Multiple instance learning (MIL) has been successfully applied for whole slide images (WSIs) analysis in computational pathology, enabling a wide range of prediction tasks from tumor subtyping to inferring genetic mutations and multi-omics biomarkers. However, existing MIL methods predominantly focus on single-task learning, resulting in not only overall low efficiency but also the overlook of inter-task relatedness. To address these issues, we proposed an adapted architecture of Multi-gate Mixture-of-experts with Multi-proxy for Multiple instance learning (M4), and applied this framework for simultaneous prediction of multiple genetic mutations from WSIs. The proposed M4 model has two main innovations: (1) utilizing a mixture of experts with multiple gating strategies for multi-genetic mutation prediction on a single pathological slide; (2) constructing multi-proxy expert network and gate network for comprehensive and effective modeling of pathological image information. Our model achieved significant improvements across five tested TCGA datasets in comparison to current state-of-the-art single-task methods.

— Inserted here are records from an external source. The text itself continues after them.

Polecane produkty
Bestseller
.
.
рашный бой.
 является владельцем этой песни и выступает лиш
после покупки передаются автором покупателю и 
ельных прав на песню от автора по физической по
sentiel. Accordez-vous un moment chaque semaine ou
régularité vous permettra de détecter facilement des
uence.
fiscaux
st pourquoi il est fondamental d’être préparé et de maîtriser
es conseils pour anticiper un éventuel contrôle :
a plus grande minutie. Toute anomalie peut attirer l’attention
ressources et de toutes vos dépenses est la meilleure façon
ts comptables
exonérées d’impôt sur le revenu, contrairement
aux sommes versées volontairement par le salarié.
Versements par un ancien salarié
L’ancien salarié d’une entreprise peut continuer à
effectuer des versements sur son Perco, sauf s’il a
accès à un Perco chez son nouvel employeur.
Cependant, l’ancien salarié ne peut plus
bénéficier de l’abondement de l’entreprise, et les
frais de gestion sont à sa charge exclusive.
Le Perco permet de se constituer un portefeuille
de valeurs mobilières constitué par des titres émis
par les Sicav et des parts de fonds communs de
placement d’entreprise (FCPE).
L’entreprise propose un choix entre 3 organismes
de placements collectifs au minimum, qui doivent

The code is available at:https://github.com/Bigyehahaha/M4.
Paper Structure (21 sections, 15 equations, 5 figures, 3 tables, 1 algorithm)

This paper contains 21 sections, 15 equations, 5 figures, 3 tables, 1 algorithm.

Figures (5)

  • Figure 1: Illustration of multi-task prediction of genetic mutations. Given a WSI, the integrating MMoE and MIL method can be used to simultaneously predict multiple genetic mutations.

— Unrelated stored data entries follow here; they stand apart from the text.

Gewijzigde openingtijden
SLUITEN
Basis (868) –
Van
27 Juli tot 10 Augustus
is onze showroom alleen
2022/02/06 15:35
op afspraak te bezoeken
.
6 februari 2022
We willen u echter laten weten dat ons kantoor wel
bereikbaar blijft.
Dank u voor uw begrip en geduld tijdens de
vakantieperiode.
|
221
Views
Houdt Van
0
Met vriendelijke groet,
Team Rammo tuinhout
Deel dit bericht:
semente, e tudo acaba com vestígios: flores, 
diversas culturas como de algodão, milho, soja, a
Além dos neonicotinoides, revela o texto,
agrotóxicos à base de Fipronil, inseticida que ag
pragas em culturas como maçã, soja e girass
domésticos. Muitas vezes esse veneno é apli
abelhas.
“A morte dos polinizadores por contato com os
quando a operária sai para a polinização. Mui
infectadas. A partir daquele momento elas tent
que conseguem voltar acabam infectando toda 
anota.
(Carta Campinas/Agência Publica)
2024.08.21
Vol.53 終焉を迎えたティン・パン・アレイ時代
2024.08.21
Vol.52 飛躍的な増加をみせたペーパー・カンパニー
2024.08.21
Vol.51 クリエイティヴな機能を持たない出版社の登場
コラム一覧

  • Figure 2: (a)Overview of our proposed M4 architecture. A set of patches are cropped from the tissue regions of a WSI and input to a pre-trained patch-level feature extractor to obtain feature representations of patches. Then all the patches features input to experts and gates layers, and aggregate multi experts information for each task through a multi-proxy MMoE network. Finally, aggregated WSI-level features will be sent to the corresponding tasks' towers for downstream classification. (b)Multi-proxy expert network MP-AMIL. (c)Multi-proxy gate network MP-Gate.
  • Figure 3: Radar charts of AUC performance of various models on five TCGA datasets. The red line represents the prediction results of the proposed model M4. The values in the legend represent the area enclosed by the radar charts.
  • Figure 4: Box plots highlighting the AUC performance of our proposed M4 model under different numbers of experts and different numbers of tasks.
  • Figure 5: Heatmap Visualization for M4. (a) Original slide. In original slide, the areas with purple are more likely to be the tumor regions. In the other column. (b) Heatmaps of the slide by single-task AMIL attention scores and by M4 model, respectively. Warm colors indicate higher probabilities to be the region of interest for the corresponding locations. (c) Heatmap of different experts by M4 model.